Wednesday, 14 April 2010

John Keble

  keble_j
Ever since I was a teenager I have had an interest in John Keble. It started when I was given a most beautiful book, The Christian Year by John Keble, which had been presented to my Great Grandfather when he left the Parish of Hursley where he had been the School Master and the Organist of Hursley Parish Church. The book has wooden covers with lithographs of Winchester Cathedral and Hursley Church.
Keble a son of the Vicarage was born on 25th April 1792. Following home tuition he was admitted as an undergraduate of Corpus Christi College at 14 years of age. After a brilliant academic career he was elected a Fellow of Oriel College where he was a tutor and examiner. He was ordained deacon in 1815 and priest the next year. A curate first to his father he was later appointed to a curacy at Eastleach in Gloucestershire. The Christian Year was published in 1827 and resulted in him being appointed as Professor of Poetry at Oxford. He also published another book of poetry called the Lyra Innocentium. Some of the words from the Christian Year are used as hymns including:-
Blessed are the pure in heart.
New every morning is the love
When God of old came down from heaven
Glory to Thee my God this night
John Keble, John Henry Newman and Edward Pusey were the originators of the Tractarians or as it came to be known the Oxford Movement. It started with Keble’s famous Assize sermon on National Apostasy. Keble didn’t follow Newman when he departed to Rome and instead became the Vicar of the little country parish of Hursley. The money that accrued from his poetry helped build churches for the parishes of Otterbourne and Ampfield and also the rebuilding of Hursley Church itself.

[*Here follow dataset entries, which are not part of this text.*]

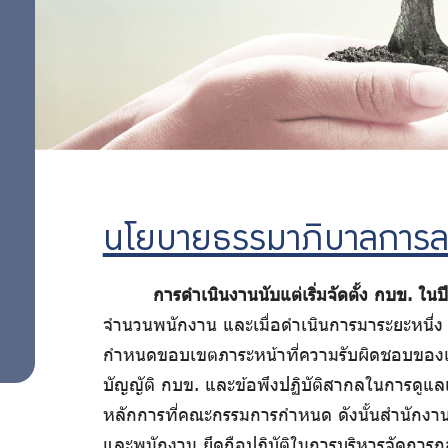
นโยบาย
อย่าง
สิทธิ
มนุษย
รับ
ชน
จรรยา
ผิด
บรรณ
ชอบ
พนักงาน
และ
นโยบายธรรมาภิบาลการล
ลูกจ้าง
การดำเนินงานนับแต่เริ่มจัดตั้ง กบข. ใน
การ
การ
จำนวนพนักงาน และเมื่อดำเนินการมาระยะหนึ่ง 
ตรวจ
กำหนดขอบเขตภาระหน้าที่ความรับผิดชอบของแ
สอบ
ดำเนิน
บัญญัติ กบข. และข้อพึงปฏิบัติสากลในการดู
ภายใน
การ
หลักการที่คณะกรรมการกำหนด ดังนั้นสำนักงา
และพนักงาน ยึดถือปฏิบัติในการบริหารจัดการก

Just before he died, Keble and Pusey were reunited with Newman who went to Hursley Vicarage to see Keble not aware that Pusey was there. John Keble was Dr Pusey’s confessor. After his death, Keble College was founded in his memory.
With the forthcoming canonisation of Cardinal John Henry Newman it is a pity that we have no way of recognising saintliness in the Church of England. I am very pleased that Cardinal Newman is to be canonised but regret that both John Keble and Edward Pusey won’t have the same recognition as Saints of God’s church.
Whether my ancestor ever knew Keble I’m not certain but I like to think that he did. Great Grandfather went from Hursley to Titchfield where he was appointed as Head of the School and Organist of the parish Church.